Oleksandr Polunytskyi

Personal information
- Full name: Олександр Віталійович Полуницький
- Date of birth: 16 January 1985 (age 40)
- Place of birth: Poltava, Ukrainian SSR, USSR
- Height: 1.84 m (6 ft 0 in)
- Position(s): Defender

Senior career*
- Years: Team / Apps / (Gls)
- 2001–2002: Borysfen-2 Boryspil / 19 / (1)
- 2002–2003: Dynamo-3 Kyiv / 34 / (1)
- 2004–2006: Vorskla Poltava / 5 / (0)
- 2004–2005: → Vorskla-2 Poltava / 11 / (1)
- 2006–2007: Desna Chernihiv / 10 / (0)
- 2007–2008: Stal Alchevsk / 24 / (2)
- 2008–2009: Stal Dniprodzerzhynsk / 30 / (5)
- 2009: Mykolaiv / 12 / (0)
- 2010: Stal Dniprodzerzhynsk / 23 / (1)
- 2011–2012: Poltava / 25 / (5)
- 2013: Karlivka / 10 / (0)
- 2013: Slavutich Cherkasy / 9 / (1)

International career
- 2000–2002: Ukraine U17 / 10 / (1)
- 2003–2004: Ukraine U19 / 19 / (0)

= Oleksandr Polunytskyi =

Soviet footballer and Ukrainian coach

Oleksandr Vitaliyovych Polunytskyi (Олександр Віталійович Полуницький) is a Ukrainian retired football player.

==Career==
Pupil of the Children's and Youth Sports School named after Gorpinko (Poltava).

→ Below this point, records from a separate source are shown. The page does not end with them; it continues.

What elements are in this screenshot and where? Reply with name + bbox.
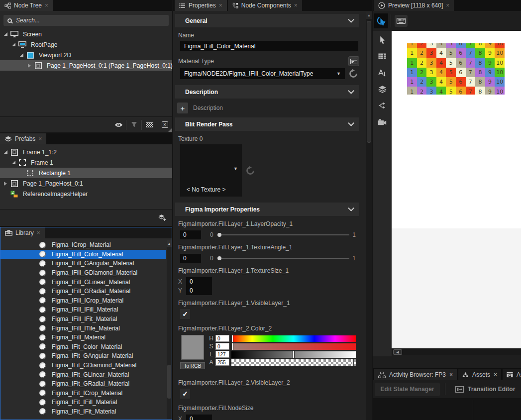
section-blit-render-pass[interactable]: Blit Render Pass	[175, 117, 359, 131]
alpha-field[interactable]	[215, 359, 229, 366]
slider-handle[interactable]	[217, 256, 221, 260]
saturation-slider[interactable]	[231, 343, 356, 350]
tab-node-components[interactable]: Node Components ×	[228, 0, 302, 11]
expander-icon[interactable]	[11, 43, 16, 46]
add-prefab-button[interactable]	[154, 210, 169, 226]
section-description[interactable]: Description	[175, 85, 359, 99]
preview-hscrollbar[interactable]: ◀	[392, 348, 521, 355]
interact-mode-button[interactable]	[374, 13, 388, 28]
layer-opacity-value[interactable]: 0	[180, 230, 201, 239]
lightness-slider[interactable]	[231, 351, 356, 358]
alpha-slider[interactable]	[231, 359, 356, 366]
library-item[interactable]: Figma_IFit_IFit_Material	[0, 407, 166, 417]
virtual-keyboard-button[interactable]	[395, 15, 408, 27]
library-item[interactable]: Figma_IFill_GAngular_Material	[0, 259, 166, 268]
revert-button[interactable]	[348, 69, 358, 79]
close-icon[interactable]: ×	[494, 371, 497, 378]
section-general[interactable]: General	[175, 14, 359, 27]
camera-button[interactable]	[376, 116, 388, 127]
slider-track[interactable]	[221, 234, 350, 235]
library-item[interactable]: Figma_IFit_ICrop_Material	[0, 389, 166, 398]
layers-button[interactable]	[376, 84, 388, 95]
slider-marker[interactable]	[231, 335, 233, 342]
library-item[interactable]: Figma_ICrop_Material	[0, 240, 166, 250]
close-icon[interactable]: ×	[219, 2, 222, 8]
texture-size-x-field[interactable]: 0	[186, 277, 212, 286]
visible-layer-1-checkbox[interactable]	[180, 309, 190, 319]
expander-icon[interactable]	[27, 64, 32, 68]
add-description-button[interactable]: +	[177, 103, 188, 113]
library-item[interactable]: Figma_IFill_Color_Material	[0, 250, 166, 259]
library-item[interactable]: Figma_IFill_GRadial_Material	[0, 287, 166, 296]
scrollbar-thumb[interactable]	[167, 365, 171, 399]
transition-editor-button[interactable]: Transition Editor	[450, 383, 520, 396]
to-rgb-button[interactable]: To RGB	[180, 362, 205, 369]
tree-row-screen[interactable]: Screen	[0, 29, 172, 39]
tab-asset-partial[interactable]: Asset	[503, 369, 521, 380]
filter-button[interactable]	[126, 117, 141, 133]
library-item[interactable]: Figma_IFit_GAngular_Material	[0, 351, 166, 361]
select-tool-button[interactable]	[376, 34, 388, 45]
close-icon[interactable]: ×	[38, 136, 42, 142]
prefab-row-rectangle[interactable]: Rectangle 1	[0, 168, 172, 178]
name-field[interactable]	[180, 41, 358, 51]
tab-preview[interactable]: Preview [1118 x 640] ×	[374, 0, 454, 11]
scroll-up-icon[interactable]: ▲	[167, 240, 172, 247]
prefab-row-frame-root[interactable]: Frame 1_1:2	[0, 147, 172, 157]
text-tool-button[interactable]	[376, 67, 388, 78]
expander-icon[interactable]	[3, 150, 8, 154]
prefab-row-pagehost[interactable]: Page 1_PageHost_0:1	[0, 178, 172, 189]
tab-properties[interactable]: Properties ×	[175, 0, 227, 11]
node-size-x-field[interactable]: 0	[186, 415, 212, 420]
close-icon[interactable]: ×	[37, 230, 40, 236]
texture-angle-value[interactable]: 0	[180, 254, 201, 263]
expander-icon[interactable]	[3, 32, 8, 36]
slider-track[interactable]	[221, 258, 350, 259]
texture-dropdown[interactable]: ▼ < No Texture >	[180, 144, 242, 197]
edit-state-manager-button[interactable]: Edit State Manager	[375, 383, 440, 396]
library-scrollbar[interactable]: ▲	[167, 240, 172, 419]
revert-button[interactable]	[245, 166, 255, 176]
library-item[interactable]: Figma_IFill_GLinear_Material	[0, 277, 166, 287]
close-icon[interactable]: ×	[294, 2, 298, 8]
saturation-field[interactable]	[215, 343, 229, 350]
tab-activity-browser[interactable]: Activity Browser: FP3 ×	[374, 369, 457, 380]
tree-row-rootpage[interactable]: RootPage	[0, 39, 172, 50]
library-item[interactable]: Figma_IFill_IFill_Material	[0, 305, 166, 315]
connections-button[interactable]	[376, 100, 388, 111]
prefab-row-refimages[interactable]: ReferenceImagesHelper	[0, 189, 172, 199]
resize-grip[interactable]	[168, 128, 172, 132]
close-icon[interactable]: ×	[45, 2, 48, 8]
tab-assets[interactable]: Assets ×	[458, 369, 501, 380]
scroll-left-button[interactable]: ◀	[393, 349, 402, 355]
close-icon[interactable]: ×	[449, 371, 453, 378]
texture-size-y-field[interactable]: 0	[186, 286, 212, 295]
tree-row-viewport[interactable]: Viewport 2D	[0, 50, 172, 60]
close-icon[interactable]: ×	[446, 2, 449, 8]
node-tree-search[interactable]	[3, 15, 169, 26]
grid-view-button[interactable]	[376, 51, 388, 62]
dither-toggle-button[interactable]	[142, 117, 157, 133]
visible-layer-2-checkbox[interactable]	[180, 389, 190, 399]
preview-canvas[interactable]: 1234567891012345678910123456789101234567…	[392, 31, 521, 228]
expander-icon[interactable]	[3, 182, 8, 186]
library-item[interactable]: Figma_IFill_ICrop_Material	[0, 296, 166, 306]
tab-node-tree[interactable]: Node Tree ×	[0, 0, 53, 11]
slider-marker[interactable]	[231, 343, 233, 350]
color-swatch[interactable]	[181, 335, 204, 360]
library-item[interactable]: Figma_IFill_IFit_Material	[0, 315, 166, 324]
expander-icon[interactable]	[11, 161, 16, 164]
material-type-editor-button[interactable]	[348, 56, 359, 66]
tree-row-pagehost[interactable]: Page 1_PageHost_0:1 (Page 1_PageHost_0:1…	[0, 60, 172, 71]
preview-canvas-lower[interactable]	[392, 228, 521, 348]
tab-library[interactable]: Library ×	[0, 227, 45, 238]
library-item[interactable]: Figma_IFill_Material	[0, 333, 166, 342]
search-input[interactable]	[16, 17, 165, 24]
properties-scrollbar[interactable]: ▲	[366, 12, 372, 420]
prefab-row-frame1[interactable]: Frame 1	[0, 157, 172, 168]
visibility-filter-button[interactable]	[111, 117, 126, 133]
library-item[interactable]: Figma_IFit_GLinear_Material	[0, 370, 166, 379]
library-item[interactable]: Figma_IFit_Color_Material	[0, 342, 166, 352]
library-item[interactable]: Figma_IFit_IFill_Material	[0, 398, 166, 407]
scroll-up-icon[interactable]: ▲	[366, 12, 372, 19]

The first coach was Karmalik V. N.. At the age of 15, he got into the academic class of Pavel Yakovenko, passed all his steps: Dynamo (Obukhov), Borysfen-2 Boryspil, Dynamo-3 Kyiv, youth teams of Ukraine. In the spring of 2004 he returned to his hometown to Vorskla Poltava. He made his debut in the vysheligovoy team on May 22, 2004 in the game against Chornomorets Odesa (0: 2). In total, he played 5 matches in the Ukrainian Premier League. Since 2006, he played in the Ukrainian First League, playing in the teams Desna Chernihiv, Stal Alchevsk, Stal Kamianske, Mykolaiv, Poltava, Poltava-2 Karlivka. In September 2013 he became a player of Cherkasy Slavutich.

==National team==
In 2002, as part of the youth national team of Ukraine under (17 years old) took part in the matches of the European Championship. In 2004 he was called up to the youth team (under 19 years old) to prepare for the European Championship. It was not included in the official application for the championship. He played 18 matches for the youth national team of Ukraine, scored 1 goal. For the junior national team of Ukraine played 19 matches.